- Goal of the exercise -
An exact reprint of the data below is required, line for line.

- Records for the task -
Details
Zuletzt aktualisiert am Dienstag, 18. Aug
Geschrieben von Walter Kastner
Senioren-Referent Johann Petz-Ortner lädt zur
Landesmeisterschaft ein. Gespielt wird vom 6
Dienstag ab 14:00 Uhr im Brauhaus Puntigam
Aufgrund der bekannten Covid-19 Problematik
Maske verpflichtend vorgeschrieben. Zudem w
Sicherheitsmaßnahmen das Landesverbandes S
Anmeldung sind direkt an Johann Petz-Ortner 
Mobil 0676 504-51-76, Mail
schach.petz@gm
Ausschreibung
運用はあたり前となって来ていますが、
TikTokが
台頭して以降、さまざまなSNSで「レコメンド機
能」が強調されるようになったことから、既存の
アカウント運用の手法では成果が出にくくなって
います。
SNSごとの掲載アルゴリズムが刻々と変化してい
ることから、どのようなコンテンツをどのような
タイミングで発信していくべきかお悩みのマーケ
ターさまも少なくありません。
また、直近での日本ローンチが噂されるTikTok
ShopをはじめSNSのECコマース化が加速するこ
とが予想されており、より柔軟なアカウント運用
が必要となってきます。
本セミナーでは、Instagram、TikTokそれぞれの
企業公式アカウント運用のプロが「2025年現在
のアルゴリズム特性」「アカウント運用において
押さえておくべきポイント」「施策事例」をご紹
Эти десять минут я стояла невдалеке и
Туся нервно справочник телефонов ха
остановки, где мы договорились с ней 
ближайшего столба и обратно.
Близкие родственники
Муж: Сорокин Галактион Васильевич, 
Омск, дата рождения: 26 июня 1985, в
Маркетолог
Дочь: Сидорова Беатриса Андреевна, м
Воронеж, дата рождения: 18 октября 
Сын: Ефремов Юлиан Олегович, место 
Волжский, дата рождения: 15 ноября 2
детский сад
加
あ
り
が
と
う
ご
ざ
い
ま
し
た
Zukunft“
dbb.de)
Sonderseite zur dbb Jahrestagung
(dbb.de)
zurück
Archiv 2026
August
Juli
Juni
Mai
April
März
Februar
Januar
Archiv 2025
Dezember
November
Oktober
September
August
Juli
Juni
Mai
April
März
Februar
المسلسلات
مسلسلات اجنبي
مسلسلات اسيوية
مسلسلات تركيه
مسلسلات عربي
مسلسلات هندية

- Exercise solution -
Details
Zuletzt aktualisiert am Dienstag, 18. Aug
Geschrieben von Walter Kastner
Senioren-Referent Johann Petz-Ortner lädt zur
Landesmeisterschaft ein. Gespielt wird vom 6
Dienstag ab 14:00 Uhr im Brauhaus Puntigam
Aufgrund der bekannten Covid-19 Problematik
Maske verpflichtend vorgeschrieben. Zudem w
Sicherheitsmaßnahmen das Landesverbandes S
Anmeldung sind direkt an Johann Petz-Ortner 
Mobil 0676 504-51-76, Mail
schach.petz@gm
Ausschreibung
運用はあたり前となって来ていますが、
TikTokが
台頭して以降、さまざまなSNSで「レコメンド機
能」が強調されるようになったことから、既存の
アカウント運用の手法では成果が出にくくなって
います。
SNSごとの掲載アルゴリズムが刻々と変化してい
ることから、どのようなコンテンツをどのような
タイミングで発信していくべきかお悩みのマーケ
ターさまも少なくありません。
また、直近での日本ローンチが噂されるTikTok
ShopをはじめSNSのECコマース化が加速するこ
とが予想されており、より柔軟なアカウント運用
が必要となってきます。
本セミナーでは、Instagram、TikTokそれぞれの
企業公式アカウント運用のプロが「2025年現在
のアルゴリズム特性」「アカウント運用において
押さえておくべきポイント」「施策事例」をご紹
Эти десять минут я стояла невдалеке и
Туся нервно справочник телефонов ха
остановки, где мы договорились с ней 
ближайшего столба и обратно.
Близкие родственники
Муж: Сорокин Галактион Васильевич, 
Омск, дата рождения: 26 июня 1985, в
Маркетолог
Дочь: Сидорова Беатриса Андреевна, м
Воронеж, дата рождения: 18 октября 
Сын: Ефремов Юлиан Олегович, место 
Волжский, дата рождения: 15 ноября 2
детский сад
加
あ
り
が
と
う
ご
ざ
い
ま
し
た
Zukunft“
dbb.de)
Sonderseite zur dbb Jahrestagung
(dbb.de)
zurück
Archiv 2026
August
Juli
Juni
Mai
April
März
Februar
Januar
Archiv 2025
Dezember
November
Oktober
September
August
Juli
Juni
Mai
April
März
Februar
المسلسلات
مسلسلات اجنبي
مسلسلات اسيوية
مسلسلات تركيه
مسلسلات عربي
مسلسلات هندية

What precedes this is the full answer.